### WORK TO COMPLETE
From the line containing "(NYSE:FATH) stock rose" to the line containing "Qwen/Qwen2.5-Coder-0.5B-Instruct" in the entries below, reproduce every line exactly, ends included. Nothing else belongs in the copy, and no pictures.

### DATASET EXCERPTS
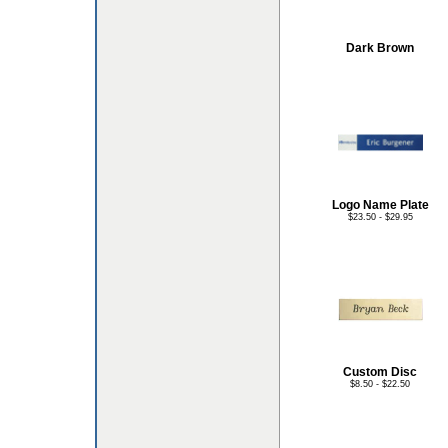
Dark Brown
Logo Name Plate
$23.50 - $29.95
Custom Disc
$8.50 - $22.50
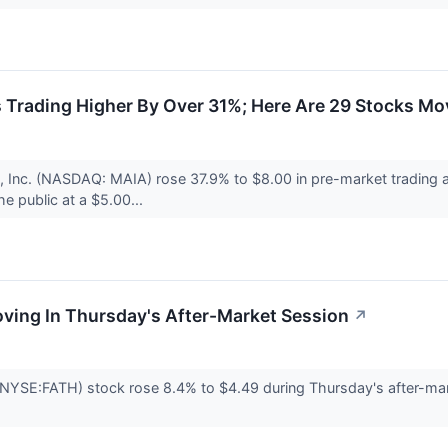
 Trading Higher By Over 31%; Here Are 29 Stocks Mo
 Inc. (NASDAQ: MAIA) rose 37.9% to $8.00 in pre-market trading af
he public at a $5.00...
oving In Thursday's After-Market Session
↗
(NYSE:FATH) stock rose 8.4% to $4.49 during Thursday's after-mark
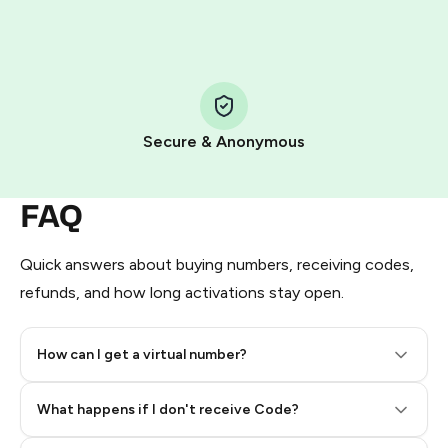
HidSim credit purchase.
Step 1: Create the order on HidSim
Pay with Telegram Stars
Secure & Anonymous
FAQ
Quick answers about buying numbers, receiving codes,
refunds, and how long activations stay open.
How can I get a virtual number?
Step 2: Buy Stars in Telegram
What happens if I don't receive Code?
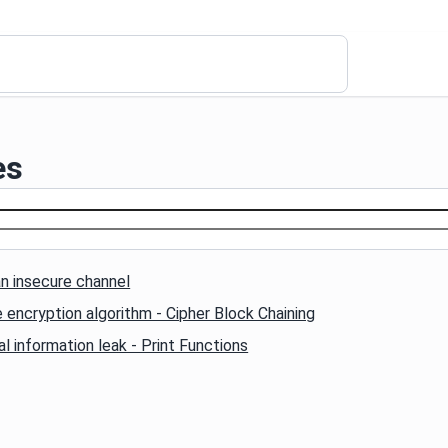
es
n insecure channel
 encryption algorithm - Cipher Block Chaining
l information leak - Print Functions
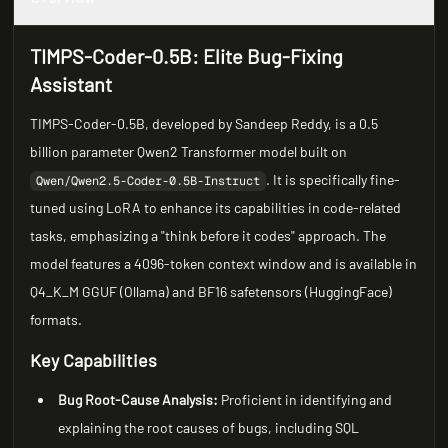
TIMPS-Coder-0.5B: Elite Bug-Fixing
Assistant
TIMPS-Coder-0.5B, developed by Sandeep Reddy, is a 0.5
billion parameter Qwen2 Transformer model built on
. It is specifically fine-
Qwen/Qwen2.5-Coder-0.5B-Instruct
tuned using LoRA to enhance its capabilities in code-related
tasks, emphasizing a "think before it codes" approach. The
model features a 4096-token context window and is available in
Q4_K_M GGUF (Ollama) and BF16 safetensors (HuggingFace)
formats.
Key Capabilities
Bug Root-Cause Analysis:
Proficient in identifying and
explaining the root causes of bugs, including SQL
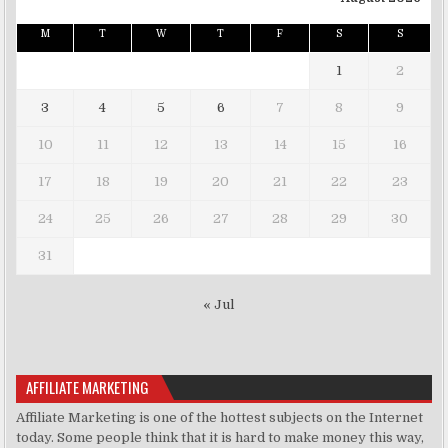
M
T
W
T
F
S
S
1
2
3
4
5
6
7
8
9
10
11
12
13
14
15
16
17
18
19
20
21
22
23
24
25
26
27
28
29
30
31
« Jul
AFFILIATE MARKETING
Affiliate Marketing is one of the hottest subjects on the Internet
today. Some people think that it is hard to make money this way,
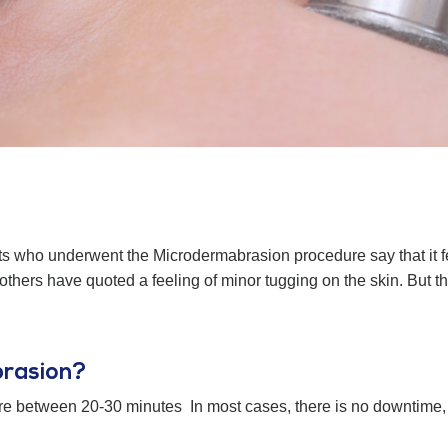
s who underwent the Microdermabrasion procedure say that it feels
le others have quoted a feeling of minor tugging on the skin. But 
brasion?
e between 20-30 minutes In most cases, there is no downtime, 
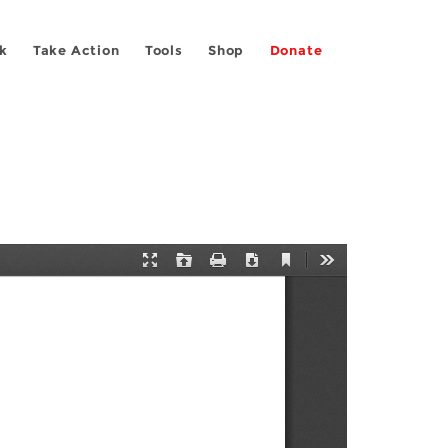
k
Take Action
Tools
Shop
Donate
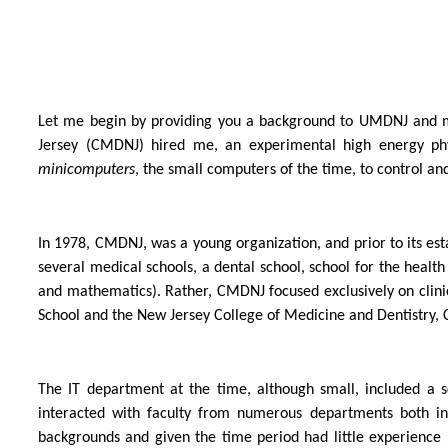
Let me begin by providing you a background to UMDNJ and my 
Jersey (CMDNJ) hired me, an experimental high energy phy
minicomputers
, the small computers of the time, to control a
In 1978, CMDNJ, was a young organization, and prior to its esta
several medical schools, a dental school, school for the healt
and mathematics). Rather, CMDNJ focused exclusively on clini
School and the New Jersey College of Medicine and Dentistry, C
The IT department at the time, although small, included a s
interacted with faculty from numerous departments both in 
backgrounds and given the time period had little experienc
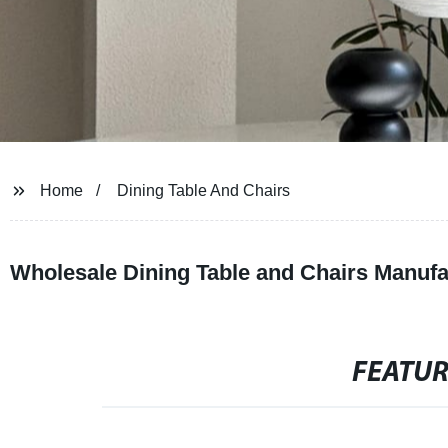
Home
Dining Table And Chairs
Wholesale Dining Table and Chairs Manufa
FEATU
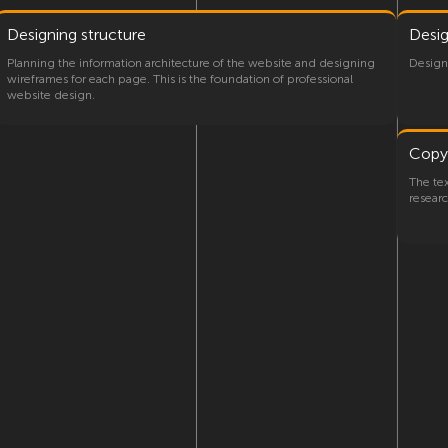
Designing structure
Desi
Planning the information architecture of the website and designing
Designi
wireframes for each page. This is the foundation of professional
website design.
Copy
The te
researc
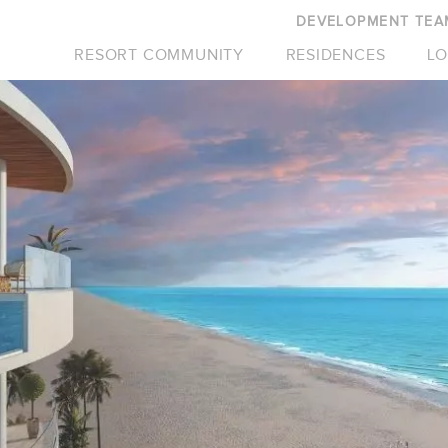
DEVELOPMENT TEA
RESORT COMMUNITY
RESIDENCES
LO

### OUTPUT OF THE EXERCISE
(NYSE:FATH) stock rose 8.4% to $4.49 during Thursday's after-mark
HidSim credit purchase.
Step 1: Create the order on HidSim
Pay with Telegram Stars
Secure & Anonymous
FAQ
Quick answers about buying numbers, receiving codes,
refunds, and how long activations stay open.
How can I get a virtual number?
Step 2: Buy Stars in Telegram
What happens if I don't receive Code?
es
n insecure channel
 encryption algorithm - Cipher Block Chaining
l information leak - Print Functions
TIMPS-Coder-0.5B: Elite Bug-Fixing
Assistant
TIMPS-Coder-0.5B, developed by Sandeep Reddy, is a 0.5
billion parameter Qwen2 Transformer model built on
. It is specifically fine-
Qwen/Qwen2.5-Coder-0.5B-Instruct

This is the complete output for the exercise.